YOUR INSTRUCTIONS =>
Character for character, give back every line below.

== Segment start ==

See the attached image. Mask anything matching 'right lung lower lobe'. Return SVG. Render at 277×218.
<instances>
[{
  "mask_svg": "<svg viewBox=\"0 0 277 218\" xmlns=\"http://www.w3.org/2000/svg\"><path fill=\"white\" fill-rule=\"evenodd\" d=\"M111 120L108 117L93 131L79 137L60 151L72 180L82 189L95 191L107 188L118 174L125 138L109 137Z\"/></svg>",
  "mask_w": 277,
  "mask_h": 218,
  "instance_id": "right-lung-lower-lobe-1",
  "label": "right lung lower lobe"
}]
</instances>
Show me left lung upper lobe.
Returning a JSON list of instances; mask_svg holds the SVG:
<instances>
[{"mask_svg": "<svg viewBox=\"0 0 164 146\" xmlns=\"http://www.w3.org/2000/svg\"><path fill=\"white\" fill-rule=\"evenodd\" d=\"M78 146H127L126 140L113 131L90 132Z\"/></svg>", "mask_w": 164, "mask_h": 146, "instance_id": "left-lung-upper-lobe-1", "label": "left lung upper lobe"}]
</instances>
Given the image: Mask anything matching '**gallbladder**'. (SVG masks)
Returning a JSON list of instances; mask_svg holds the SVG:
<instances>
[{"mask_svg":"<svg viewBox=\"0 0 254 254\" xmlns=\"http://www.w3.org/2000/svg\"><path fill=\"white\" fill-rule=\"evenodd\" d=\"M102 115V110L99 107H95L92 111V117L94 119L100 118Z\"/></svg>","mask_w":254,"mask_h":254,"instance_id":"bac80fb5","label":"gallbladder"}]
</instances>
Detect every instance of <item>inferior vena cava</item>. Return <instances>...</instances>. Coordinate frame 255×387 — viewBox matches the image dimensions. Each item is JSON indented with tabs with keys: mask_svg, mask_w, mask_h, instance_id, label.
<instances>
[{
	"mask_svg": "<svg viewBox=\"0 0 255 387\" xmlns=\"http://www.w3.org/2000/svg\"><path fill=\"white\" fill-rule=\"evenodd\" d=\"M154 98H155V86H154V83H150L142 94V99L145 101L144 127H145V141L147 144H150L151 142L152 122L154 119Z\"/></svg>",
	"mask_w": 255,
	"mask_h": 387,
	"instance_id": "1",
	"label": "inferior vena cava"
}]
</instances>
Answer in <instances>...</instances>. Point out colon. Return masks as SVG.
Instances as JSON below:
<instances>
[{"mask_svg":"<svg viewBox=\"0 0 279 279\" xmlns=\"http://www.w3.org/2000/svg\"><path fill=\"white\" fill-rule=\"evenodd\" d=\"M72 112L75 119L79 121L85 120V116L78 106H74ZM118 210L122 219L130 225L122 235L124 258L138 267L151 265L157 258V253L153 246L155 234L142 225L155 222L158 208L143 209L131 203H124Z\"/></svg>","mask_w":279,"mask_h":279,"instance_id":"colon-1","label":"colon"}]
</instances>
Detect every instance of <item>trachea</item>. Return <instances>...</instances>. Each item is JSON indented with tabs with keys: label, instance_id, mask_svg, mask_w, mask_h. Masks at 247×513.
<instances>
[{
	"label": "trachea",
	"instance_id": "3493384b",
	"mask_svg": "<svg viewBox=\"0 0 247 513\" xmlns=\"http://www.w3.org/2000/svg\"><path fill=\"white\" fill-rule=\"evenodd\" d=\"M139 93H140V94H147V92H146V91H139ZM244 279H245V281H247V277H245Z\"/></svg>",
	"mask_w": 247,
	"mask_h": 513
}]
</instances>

== Segment end ==

RESPONSE TO THIS EXERCISE =>
See the attached image. Mask anything matching 'right lung lower lobe'. Return SVG. Render at 277×218.
<instances>
[{
  "mask_svg": "<svg viewBox=\"0 0 277 218\" xmlns=\"http://www.w3.org/2000/svg\"><path fill=\"white\" fill-rule=\"evenodd\" d=\"M111 120L108 117L93 131L79 137L60 151L72 180L82 189L95 191L107 188L118 174L125 138L109 137Z\"/></svg>",
  "mask_w": 277,
  "mask_h": 218,
  "instance_id": "right-lung-lower-lobe-1",
  "label": "right lung lower lobe"
}]
</instances>
Show me left lung upper lobe.
Returning a JSON list of instances; mask_svg holds the SVG:
<instances>
[{"mask_svg": "<svg viewBox=\"0 0 164 146\" xmlns=\"http://www.w3.org/2000/svg\"><path fill=\"white\" fill-rule=\"evenodd\" d=\"M78 146H127L126 140L113 131L90 132Z\"/></svg>", "mask_w": 164, "mask_h": 146, "instance_id": "left-lung-upper-lobe-1", "label": "left lung upper lobe"}]
</instances>
Given the image: Mask anything matching '**gallbladder**'. (SVG masks)
Returning a JSON list of instances; mask_svg holds the SVG:
<instances>
[{"mask_svg":"<svg viewBox=\"0 0 254 254\" xmlns=\"http://www.w3.org/2000/svg\"><path fill=\"white\" fill-rule=\"evenodd\" d=\"M102 115V110L99 107H95L92 111V117L94 119L100 118Z\"/></svg>","mask_w":254,"mask_h":254,"instance_id":"bac80fb5","label":"gallbladder"}]
</instances>
Detect every instance of <item>inferior vena cava</item>. Return <instances>...</instances>. Coordinate frame 255×387 — viewBox matches the image dimensions. Each item is JSON indented with tabs with keys: mask_svg, mask_w, mask_h, instance_id, label.
<instances>
[{
	"mask_svg": "<svg viewBox=\"0 0 255 387\" xmlns=\"http://www.w3.org/2000/svg\"><path fill=\"white\" fill-rule=\"evenodd\" d=\"M154 98H155V86H154V83H150L142 94V99L145 101L144 127H145V141L147 144H150L151 142L152 122L154 119Z\"/></svg>",
	"mask_w": 255,
	"mask_h": 387,
	"instance_id": "1",
	"label": "inferior vena cava"
}]
</instances>
Answer in <instances>...</instances>. Point out colon. Return masks as SVG.
Instances as JSON below:
<instances>
[{"mask_svg":"<svg viewBox=\"0 0 279 279\" xmlns=\"http://www.w3.org/2000/svg\"><path fill=\"white\" fill-rule=\"evenodd\" d=\"M72 112L75 119L79 121L85 120V116L78 106H74ZM118 210L122 219L130 225L122 235L124 258L138 267L151 265L157 258V253L153 246L155 234L142 225L155 222L158 208L143 209L131 203H124Z\"/></svg>","mask_w":279,"mask_h":279,"instance_id":"colon-1","label":"colon"}]
</instances>
Detect every instance of <item>trachea</item>. Return <instances>...</instances>. Each item is JSON indented with tabs with keys: label, instance_id, mask_svg, mask_w, mask_h. Masks at 247×513.
<instances>
[{
	"label": "trachea",
	"instance_id": "3493384b",
	"mask_svg": "<svg viewBox=\"0 0 247 513\" xmlns=\"http://www.w3.org/2000/svg\"><path fill=\"white\" fill-rule=\"evenodd\" d=\"M139 93H140V94H147V92H146V91H139ZM244 279H245V281H247V277H245Z\"/></svg>",
	"mask_w": 247,
	"mask_h": 513
}]
</instances>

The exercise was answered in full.